For years, the airport treated such fluids off-site; but when expensive infrastructure improvements became necessary to continue such practices, Niagara Frontier Transportation Authority (NFTA) looked for other options. "Treating on-site was the most cost-effective solution, because we could treat everything - stormwater and concentrate - and we could control the cost," explains Kim Minkel, director of Health, Safety and Environmental Quality for NFTA.
Although engineered wetlands are rare in the United States, they're common in Europe, notes Minkel. NFTA was not only intrigued by their success in Europe, it was also impressed with the volume of precipitation they could handle.
To be sure, Minkel and her team studied engineered wetlands in areas with climates similar to Buffalo. In Alaska, for instance, they observed how mining operations use the systems.
Facts & Figures
Project: Propylene Glycol Disposal
Location: Buffalo (NY) Niagara International Airport
Method: Off-site Engineered Wetlands
Consultant: Jacques-Whitford (now Stantec)
Stormwater System Design: Jacques-Whitford & Urban Engineers
Contractor: Kandey Company
Key Benefit: Environmentally friendly way to meet state mandates for pollutant discharge
Brewing Stormwater Issues
Propylene glycol disposal became an issue for NFTA in the mid 1990s, when the New York Department of Environmental Conservation (DEC) implemented regulations limiting pollutant discharge, including a maximum of 30 mg of biological oxygen demand (BOD).
"We were good for the propylene glycol limits but had a difficult time with the BOD," Minkel recalls, noting that the excess was "liberal" most months.
As a result, DEC issued an order of consent in 1999 that essentially put the airport "on the clock" to meet the limits.
NFTA consequently spent more than $13.1 million over the next four years to meet the BOD and propylene glycol discharge limits, but still continued to exceed allowable levels. Minkel says it was clear something new and innovative was needed.
The airport's storm sewer system, which was installed before the DEC limits were issued, further supported the case for adding engineered wetlands. The system, Minkel says, was porous, with leaks and infiltration issues. As a result, propylene glycol was leaking into the airport's runoff. By contrast, a sanitary system would allow virtually no leakage.
NFTA researched a number of ways to capture the propylene glycol in order to send it to the engineered wetlands, including vacuum sweeping at the gate to capture and contain as much as 50% of the fluid. It also considered the pricey option of converting the airport's storm sewer system into a sanitary system and centralizing deicing operations - an idea the airlines balked at because of possible scheduling problems.
Ultimately, NFTA chose the project team of Jacques-Whitford and Urban Engineers of New York to create a stormwater system to collect the glycol-contaminated runoff and deliver it to an off-site treatment system using engineered wetlands for treatment.
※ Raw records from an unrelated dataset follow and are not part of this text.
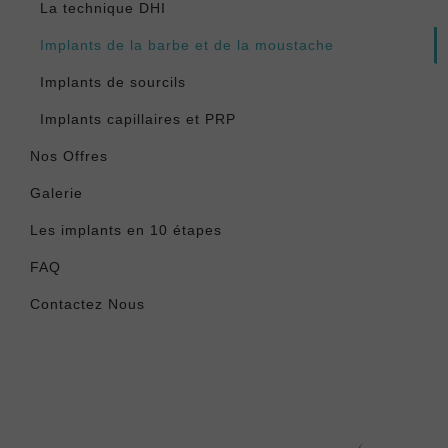
La technique DHI
Implants de la barbe et de la moustache
Implants de sourcils
Implants capillaires et PRP
Nos Offres
Galerie
Les implants en 10 étapes
FAQ
Contactez Nous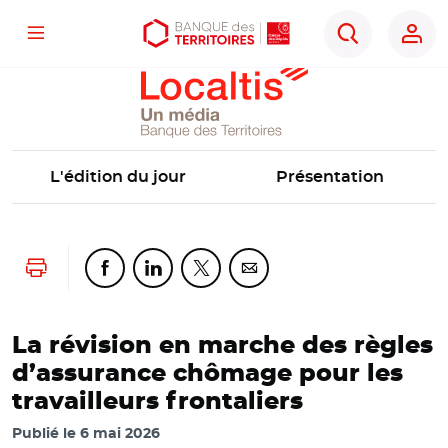
Localtis
Menu
Aller
Aller
Ouvrir
Rechercher
au
au
les
contenu
menu
outils
principal
principal
d'accessibilité
L'édition du jour
Présentation
Lancer l'impression
Partager cette page sur Facebook
Partager cette page sur Linkedin
Partager cette page sur Twitter
Partager cette page sur Co
La révision en marche des règles
d’assurance chômage pour les
travailleurs frontaliers
Publié le
6 mai 2026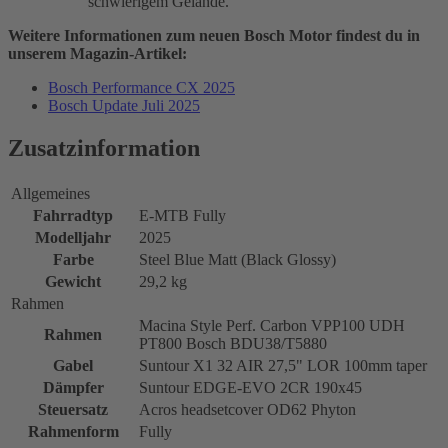
schwierigem Gelände.
Weitere Informationen zum neuen Bosch Motor findest du in
unserem Magazin-Artikel:
Bosch Performance CX 2025
Bosch Update Juli 2025
Zusatzinformation
Allgemeines
Fahrradtyp
E-MTB Fully
Modelljahr
2025
Farbe
Steel Blue Matt (Black Glossy)
Gewicht
29,2 kg
Rahmen
Macina Style Perf. Carbon VPP100 UDH
Rahmen
PT800 Bosch BDU38/T5880
Gabel
Suntour X1 32 AIR 27,5" LOR 100mm taper
Dämpfer
Suntour EDGE-EVO 2CR 190x45
Steuersatz
Acros headsetcover OD62 Phyton
Rahmenform
Fully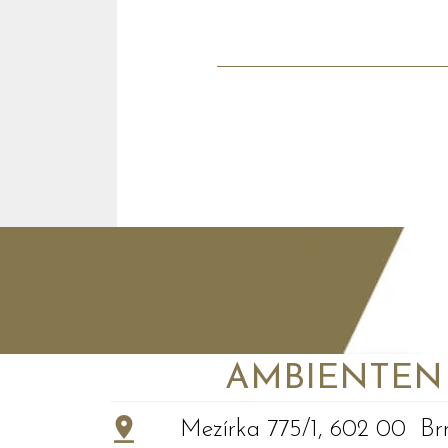
AMBIENTEN VI
+
−
Mezírka 775/1, 602 00 Br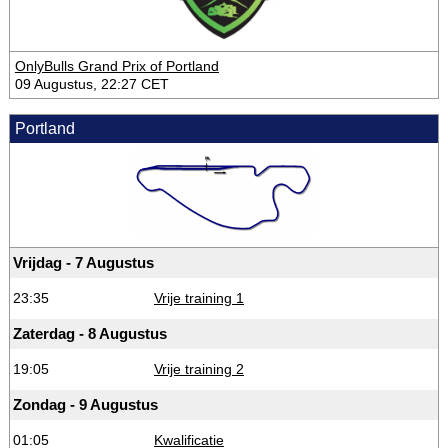
OnlyBulls Grand Prix of Portland
09 Augustus, 22:27 CET
Portland
Vrijdag - 7 Augustus
23:35
Vrije training 1
Zaterdag - 8 Augustus
19:05
Vrije training 2
Zondag - 9 Augustus
01:05
Kwalificatie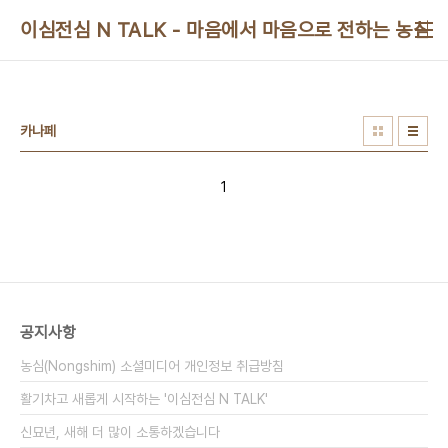
본문 바로가기
이심전심 N TALK - 마음에서 마음으로 전하는 농심 
카나페
1
공지사항
농심(Nongshim) 소셜미디어 개인정보 취급방침
활기차고 새롭게 시작하는 '이심전심 N TALK'
신묘년, 새해 더 많이 소통하겠습니다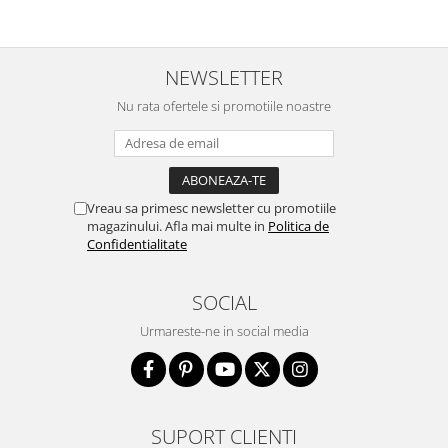
NEWSLETTER
Nu rata ofertele si promotiile noastre
Vreau sa primesc newsletter cu promotiile
magazinului. Afla mai multe in
Politica de
Confidentialitate
SOCIAL
Urmareste-ne in social media
SUPORT CLIENTI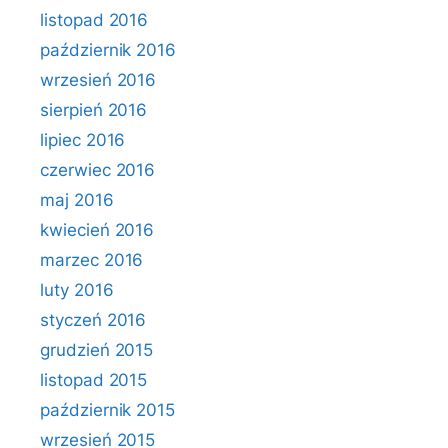
listopad 2016
październik 2016
wrzesień 2016
sierpień 2016
lipiec 2016
czerwiec 2016
maj 2016
kwiecień 2016
marzec 2016
luty 2016
styczeń 2016
grudzień 2015
listopad 2015
październik 2015
wrzesień 2015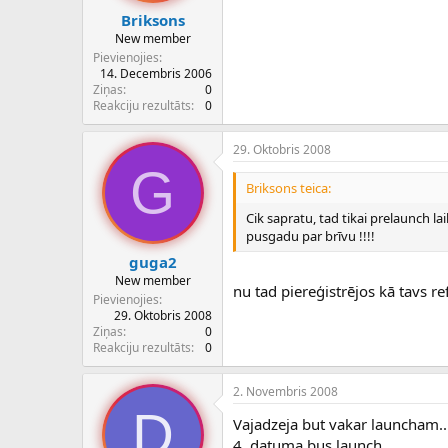
Briksons
New member
Pievienojies
14. Decembris 2006
Ziņas
0
Reakciju rezultāts
0
29. Oktobris 2008
G
Briksons teica:
Cik sapratu, tad tikai prelaunch l
pusgadu par brīvu !!!!
guga2
New member
nu tad piereģistrējos kā tavs r
Pievienojies
29. Oktobris 2008
Ziņas
0
Reakciju rezultāts
0
2. Novembris 2008
D
Vajadzeja but vakar launcham...
4. datuma bus launch...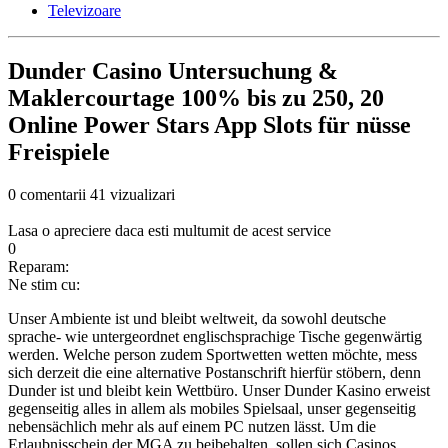
Televizoare
Dunder Casino Untersuchung &
Maklercourtage 100% bis zu 250, 20
Online Power Stars App Slots für nüsse
Freispiele
0 comentarii
41 vizualizari
Lasa o apreciere daca esti multumit de acest service
0
Reparam:
Ne stim cu:
Unser Ambiente ist und bleibt weltweit, da sowohl deutsche
sprache- wie untergeordnet englischsprachige Tische gegenwärtig
werden. Welche person zudem Sportwetten wetten möchte, mess
sich derzeit die eine alternative Postanschrift hierfür stöbern, denn
Dunder ist und bleibt kein Wettbüro. Unser Dunder Kasino erweist
gegenseitig alles in allem als mobiles Spielsaal, unser gegenseitig
nebensächlich mehr als auf einem PC nutzen lässt.
Um die
Erlaubnisschein der MGA zu beibehalten, sollen sich Casinos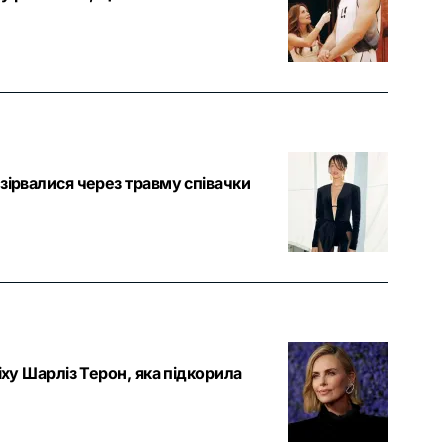
зірвалися через травму співачки
іху Шарліз Терон, яка підкорила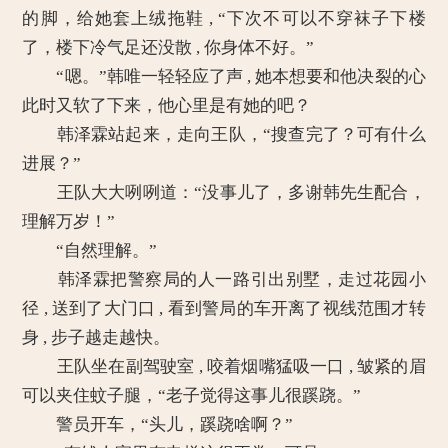
的脚，给她套上绒拖鞋 , “下次不可以不穿袜子下楼
了，楼下冷气足还没散 , 你身体不好。”
“嗯。”韩唯一轻轻应了声 , 她本想要和他决裂的心
此时又软了下来，他心里是有她的吧？
韩泽霖站起来，走向王队，“搜查完了？可有什么
进展？”
王队大大咧咧道：“没事儿了，多谢韩先生配合，
理解万岁！”
“自然理解。”
韩泽霖把警察局的人一路引出别墅，走过花园小
径 , 送到了大门口 , 看到警局的车开离了视线范围才转
身 , 步子越走越快。
王队坐在副驾驶室 , 咬着烟嘴猛吸一口 , 皱紧的眉
可以夹住蚊子腿，“老子觉得这事儿很蹊跷。”
警员开车，“头儿，蹊跷啥啊？”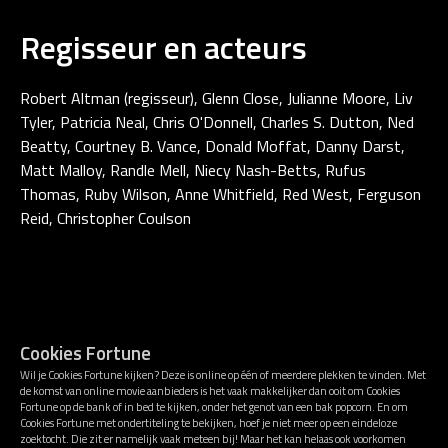
Regisseur en acteurs
Robert Altman (regisseur), Glenn Close, Julianne Moore, Liv
Tyler, Patricia Neal, Chris O'Donnell, Charles S. Dutton, Ned
Beatty, Courtney B. Vance, Donald Moffat, Danny Darst,
Matt Malloy, Randle Mell, Niecy Nash-Betts, Rufus
Thomas, Ruby Wilson, Anne Whitfield, Red West, Ferguson
Reid, Christopher Coulson
Cookies Fortune
Wil je Cookies Fortune kijken? Deze is online op één of meerdere plekken te vinden. Met
de komst van online movie aanbieders is het vaak makkelijker dan ooit om Cookies
Fortune op de bank of in bed te kijken, onder het genot van een bak popcorn. En om
Cookies Fortune met ondertiteling te bekijken, hoef je niet meer op een eindeloze
zoektocht. Die zit er namelijk vaak meteen bij! Maar het kan helaas ook voorkomen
According to Urban's project manager/chief design engineer, finding storage for the first flow flush was a primary challenge because it involves nearly 4 million gallons of water and contains the majority of pollutants that need to be treated.
"Coming up with a storage solution was expensive and threatening the project," recalls Garret Meal, P.E. "Fortunately, we developed a plan to utilize an existing underground tank system on site that we could use to store the first flush."
Even with the tank in use, though, the outfall was exceeding the limits allowed by the state, Meal notes. Urban consequently considered four strategies to reduce storm flow to the state-regulated outfall (a 5-by 3-foot box culvert) that led into the city's stormwater system. By creating a surface area at a low point on airport property, Urban crafted a system capable of treating about 2 million gallons of deicing fluid per day, with no impact on aircraft operations to collect water.
"We really took advantage of every resource we could find to address the hydraulic needs of the system," says Meal.
Options not selected included diverting water flow upstream of the treatment system directly to the wetlands, which diverted the exiting taxiway runoff there as well. Urban also considered recommending the addition of a berm around the wetlands to create a detention area or converting the existing glycol collection system for stormwater retention.
With its new stormwater system in place, the airport began construction of the engineered wetlands. Consultant Jacques-Whitford (now Stantec) completed the design in 2008, and the system began operating in June.
"At-gate deicing is more efficient for the airlines, but sloppier (for the airport)," explains Mark Liner, senior engineer and project manager at Stantec. "The Buffalo Niagara system is designed to capture all the flows from every gate."
The airport's new system, notes Liner, is also designed for variable conditions throughout the year. In winter, disposal of deicing fluid is key: "They have high concentration, low flow during hard freeze," he notes, "and low concentration with high flow during the spring melt."
In summer, the system bolsters the airport's flood prevention measures. "The beds can be emptied and used for stormwater storage," he explains.
According to Minkel, the new system is operating smoothly and is ready for Buffalo's legendary heavy rains and blizzards.